Z kolei Jarosław R., który przez kilka godzin woził w bagażniku ciało syna, miał zeznać śledczym, że Szymon wypadł matce podczas zabiegów pielęgnacyjnych i uderzył się w jakiś mebel.
Jednak jak ustaliła Gazeta.pl, podczas przesłuchania w prokuraturze ojciec Szymona zmienił swoje zeznania i opowiedział śledczym, iż Beata Ch. bardzo często biła Szymona po całym ciele. "Miała łatwo wpadać w złość, bo uważała, że chłopczyk jest opóźniony" - twierdzi informator Gazety.pl.
To właśnie na podstawie tych zeznań Jarosława R. prokuratorzy postawili matce dziecka zarzut zabójstwa.
Kto z rodziny wiedział o śmierci Szymona?
Teraz śledczy badają, czy o śmierci Szymona mogli wiedzieć inni członkowie rodziny. Prokuratorzy nie wierzą bowiem, że ani dziadkowie, ani dorosłe już dzieci z poprzedniego związku Beaty Ch. przez dwa lata nie zauważyli, że Szymona nie ma w domu.
Tym bardziej, że - jak zauważa Gazeta.pl - to prawdopodobnie dzięki pomocy najstarszej córki Beacie Ch. udawało się oszukiwać otoczenie. Kiedy po wyłowieniu ze stawu w pobliżu Cieszyna ciała chłopczyka policja sprawdzała domy wszystkich rodzin mających dzieci w takim wieku, matka Szymona przed wizytą dzielnicowego "wypożyczyła" od córki swojego wnuka i wmówiła funkcjonariuszowi, iż to jej syn.
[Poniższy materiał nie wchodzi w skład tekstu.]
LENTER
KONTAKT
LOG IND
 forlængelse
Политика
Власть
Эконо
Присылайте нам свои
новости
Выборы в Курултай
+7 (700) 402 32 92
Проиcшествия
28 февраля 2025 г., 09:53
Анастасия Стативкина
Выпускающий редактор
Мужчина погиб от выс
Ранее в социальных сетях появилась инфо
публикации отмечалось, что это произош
Podobnie, kiedy dostała wezwanie z przychodni na szczepienie, Beata Ch. poszła tam z wnukiem.
Córka twierdzi, że nie znała intencji matki. Myślała, że babcia chce opiekować się wnukiem.
Dwa lata kłamstw
Parę z Będzina - kobietę i jej konkubenta - zatrzymano w sobotę. Po zatrzymaniu potwierdzili, że chłopiec znaleziony w Cieszynie to ich syn Szymon.
Prokuratura zarzuca 40-letniej Beacie Ch. zabójstwo; kobieta nie przyznała się do winy. Jej 41-letni konkubent Jarosław R. usłyszał zarzut nieudzielenia pomocy dziecku, które znajdowało się w położeniu zagrażającym życiu, w połączeniu z nieumyślnym doprowadzeniem do śmierci; przyznał się do winy. Matce grozi kara do 25 lat więzienia lub dożywocie, ojcu - do 5 lat więzienia. Oboje zostali aresztowani na 3 miesiące.
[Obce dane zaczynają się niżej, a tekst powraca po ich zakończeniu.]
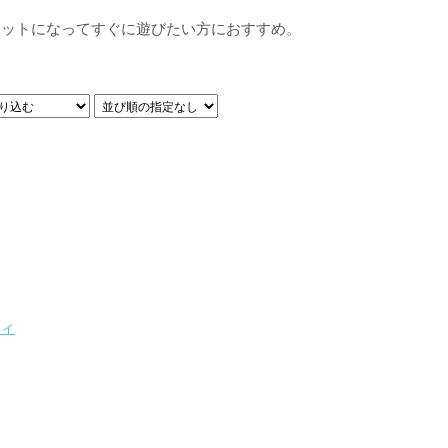
がセットになってすぐに遊びたい方におすすめ。
ィ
Zwłoki dziecka znaleziono w marcu 2010 r. w stawie na obrzeżach Cieszyna. Śledczy przez ponad dwa lata bezskutecznie starali się ustalić tożsamość dziecka i sprawców jego śmierci. W kwietniu śledztwo zostało umorzone. Przełomem w sprawie okazał się anonimowy telefon do MOPS w Będzinie. Dwa tygodnie temu osoba przedstawiająca się jako sąsiadka poinformowała, że od dawna nie widziała jednego z dzieci sąsiadów - Szymona.